Another interesting explanation for our findings could be contingent attentional capture (Folk et al., 1992). Such capture might lead to greater pupil diameter in both congruent and incongruent trials than in neutral in both Response and Rest trials. However, in a recent study (Hershman et al., 2020), pseudowords (as well as letter strings and symbols) were compared with real words and both congruent and incongruent trials. Pseudowords have the same orthographical and phonological features as real words. Accordingly, responding (RT and pupil size) to pseudowords should be similar to responding to words. However, responding to pseudowords was different than responding to word stimuli. Pseudowords showed smaller task conflict than all word stimuli. Specifically, reverse facilitation was found for pseudowords but not for real words. In this study (Hershman et al., 2020), the evidence for task conflict (i.e., reverse facilitation) was found only with pupillometry and not with RTs, which suggested that all the examined neutrals required the same mental effort. Therefore, we conjecture contingent attentional capture is a less likely explanation for our findings.
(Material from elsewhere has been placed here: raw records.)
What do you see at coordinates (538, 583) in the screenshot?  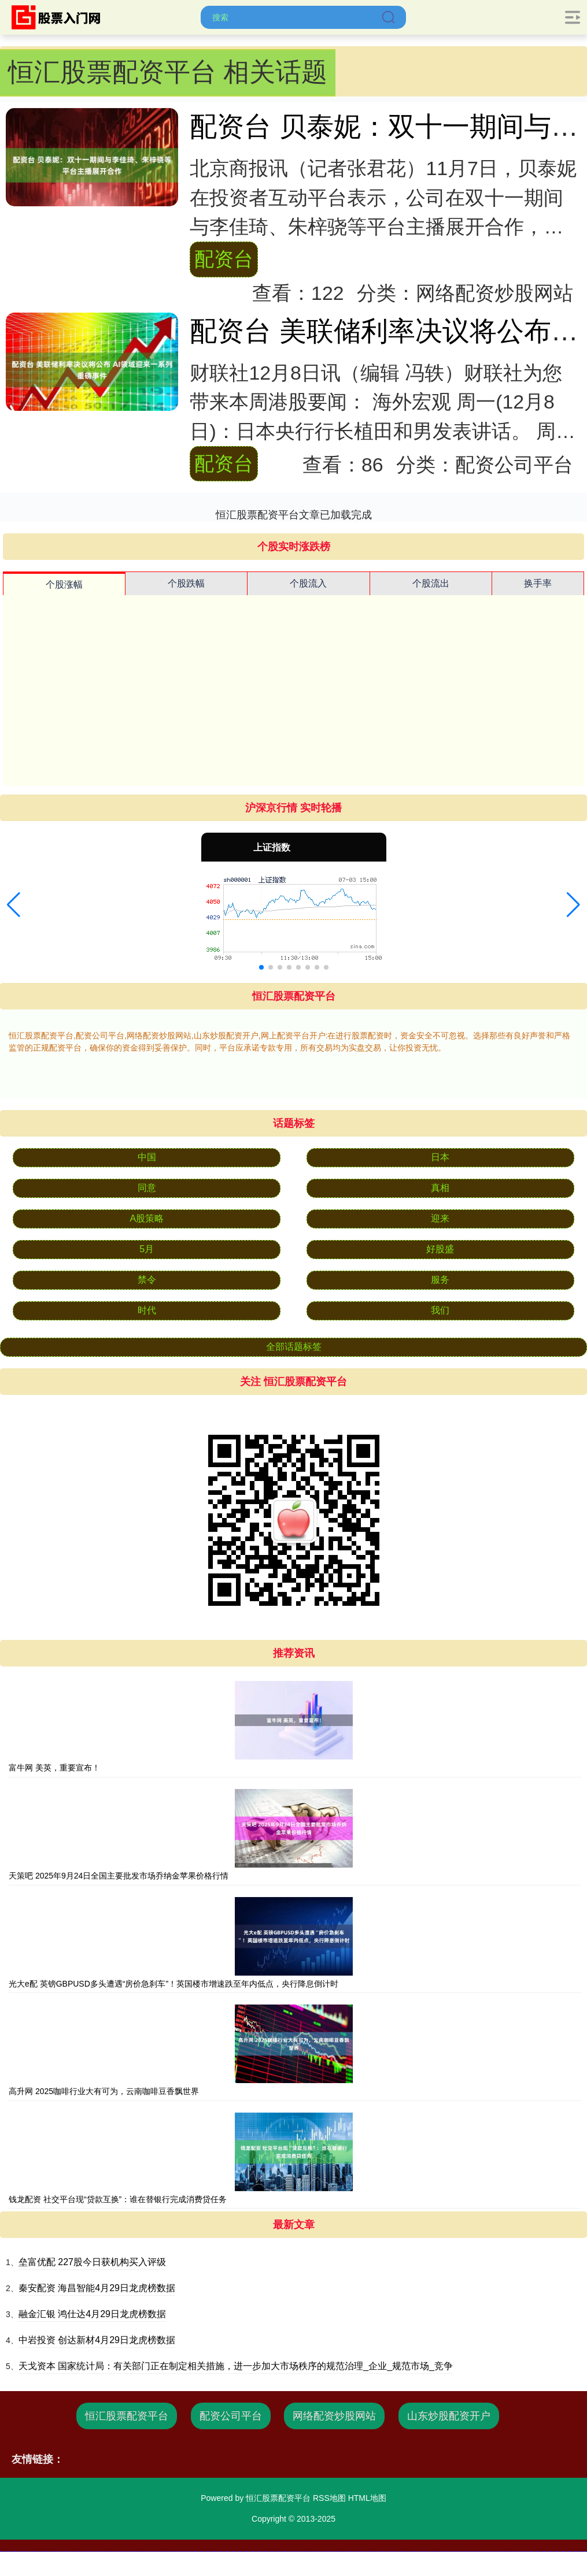 I see `换手率` at bounding box center [538, 583].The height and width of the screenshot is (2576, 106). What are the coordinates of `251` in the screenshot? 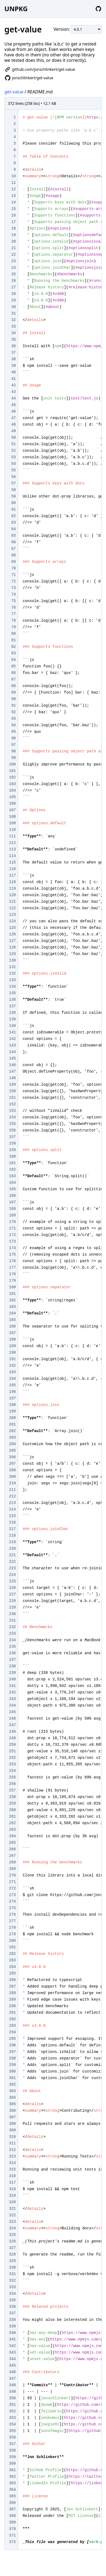 It's located at (12, 1751).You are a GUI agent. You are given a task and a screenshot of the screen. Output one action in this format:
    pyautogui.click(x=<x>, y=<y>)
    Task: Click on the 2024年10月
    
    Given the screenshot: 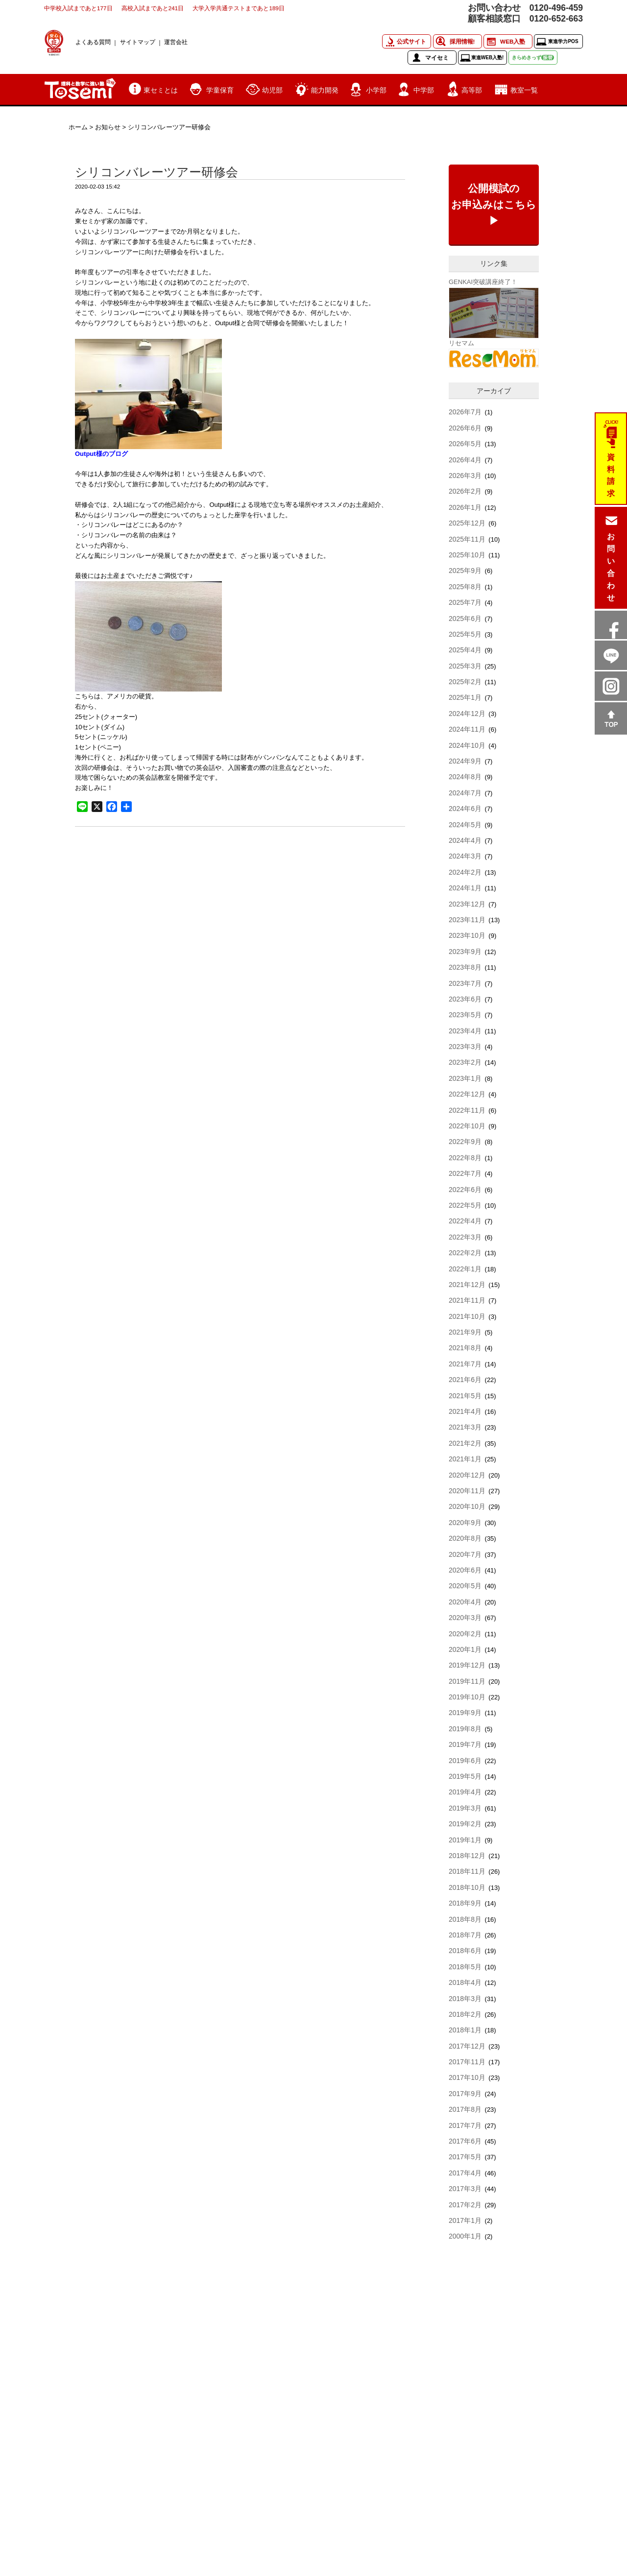 What is the action you would take?
    pyautogui.click(x=467, y=745)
Please note that task conflict has been conceptualized in different ways. One parsimonious concept refers to some kind of resource limitations (current theorizing would assume working memory limitations, previously, this was often conceptualized as attentional limitations) when performing two tasks (like color naming and automatic word reading) simultaneously (see, e.g., Koch et al., 2018, for a recent overview). As such, “being engaged in two tasks at the same time” is sufficient to induce task conflict even if one task like reading is not instructed but performed habitually. We are aware that this is the “minimum” concept of task conflict. If tasks overlap in terms of stimulus and response sets, more processes in terms of attentional selection and/or inhibition of response sets might add to task conflict. In a further study that was done in our lab (Hershman et al., 2023), we aimed to investigate the contribution of task-switching to task conflict. Participants were asked to respond to the color or to the meaning of the stimuli according to a randomly varying task cue (e.g., a circle for color naming and a square for word reading presented around the stimuli). Our results revealed evidence for task conflict in task switch trials. In contrast, in task repetition trials, no evidence for task conflict was found. We interpreted this pattern as indicative of different levels of control in terms of task-set implementation, which is stronger in repetition trials than in switch trials.

In general, our results suggest that conflict resolution should be explored and dissociated from the requirement to respond and that using an RT measure that is dependent on response can affect the pattern of results and the models that stem from it. Given the fact that most studies and cognitive control models (e.g., the proactive control/task conflict [PC-TC] model of Kalanthroff et al., 2018) are based on experiments in which a response is made, it is important to explore the possibility that such models do not accurately reflect cognitive processing in tasks where a response is not required. Future studies should explore further the possibility of combining measures such as pupil size in addition to the common RT and explore different experimental designs in which response and conflict are dissociated.